* TRY IT: Below are the records. Count the lines containing the string "viewBox", and reply with the number alone.

* DATA FOR THE TASK:
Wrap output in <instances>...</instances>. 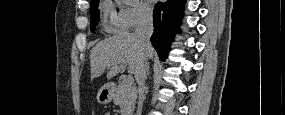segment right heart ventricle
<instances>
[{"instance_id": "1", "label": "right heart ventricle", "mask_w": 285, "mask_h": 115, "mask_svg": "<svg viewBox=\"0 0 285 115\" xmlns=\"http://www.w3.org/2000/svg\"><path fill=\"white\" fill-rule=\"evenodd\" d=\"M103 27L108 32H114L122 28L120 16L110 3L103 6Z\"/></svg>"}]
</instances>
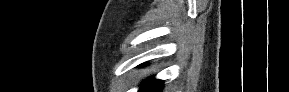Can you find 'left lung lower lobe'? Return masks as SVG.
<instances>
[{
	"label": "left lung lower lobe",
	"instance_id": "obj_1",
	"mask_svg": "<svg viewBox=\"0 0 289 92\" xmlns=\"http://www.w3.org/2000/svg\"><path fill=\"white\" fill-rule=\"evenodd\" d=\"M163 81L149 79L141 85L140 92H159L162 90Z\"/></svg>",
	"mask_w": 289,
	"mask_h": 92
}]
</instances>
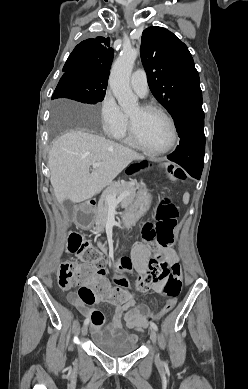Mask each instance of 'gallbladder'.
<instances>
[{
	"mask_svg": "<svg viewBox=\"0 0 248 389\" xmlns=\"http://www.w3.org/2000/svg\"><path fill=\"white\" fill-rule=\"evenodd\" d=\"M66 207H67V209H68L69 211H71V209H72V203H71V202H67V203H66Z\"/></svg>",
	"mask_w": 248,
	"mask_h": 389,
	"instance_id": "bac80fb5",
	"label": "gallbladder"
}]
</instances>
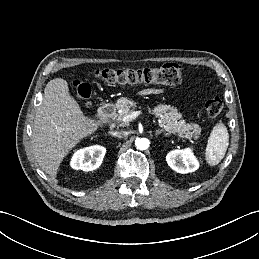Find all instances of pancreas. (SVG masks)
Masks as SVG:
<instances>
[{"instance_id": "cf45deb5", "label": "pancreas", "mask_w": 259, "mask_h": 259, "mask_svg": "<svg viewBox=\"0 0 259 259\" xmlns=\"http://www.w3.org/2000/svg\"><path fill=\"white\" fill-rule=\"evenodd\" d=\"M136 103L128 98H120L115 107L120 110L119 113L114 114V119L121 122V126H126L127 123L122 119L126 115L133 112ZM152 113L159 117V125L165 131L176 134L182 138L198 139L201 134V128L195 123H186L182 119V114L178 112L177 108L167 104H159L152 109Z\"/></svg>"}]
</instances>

--

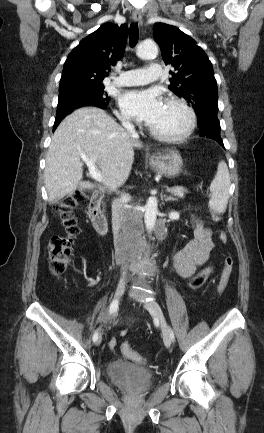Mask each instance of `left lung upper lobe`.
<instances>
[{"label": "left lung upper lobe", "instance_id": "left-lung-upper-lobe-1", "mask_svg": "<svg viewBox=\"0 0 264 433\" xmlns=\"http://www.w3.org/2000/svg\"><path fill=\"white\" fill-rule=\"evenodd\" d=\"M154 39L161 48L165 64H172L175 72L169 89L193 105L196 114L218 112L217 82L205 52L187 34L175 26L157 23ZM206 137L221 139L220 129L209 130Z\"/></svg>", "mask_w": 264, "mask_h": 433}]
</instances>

* SOLUTION BELOW: 5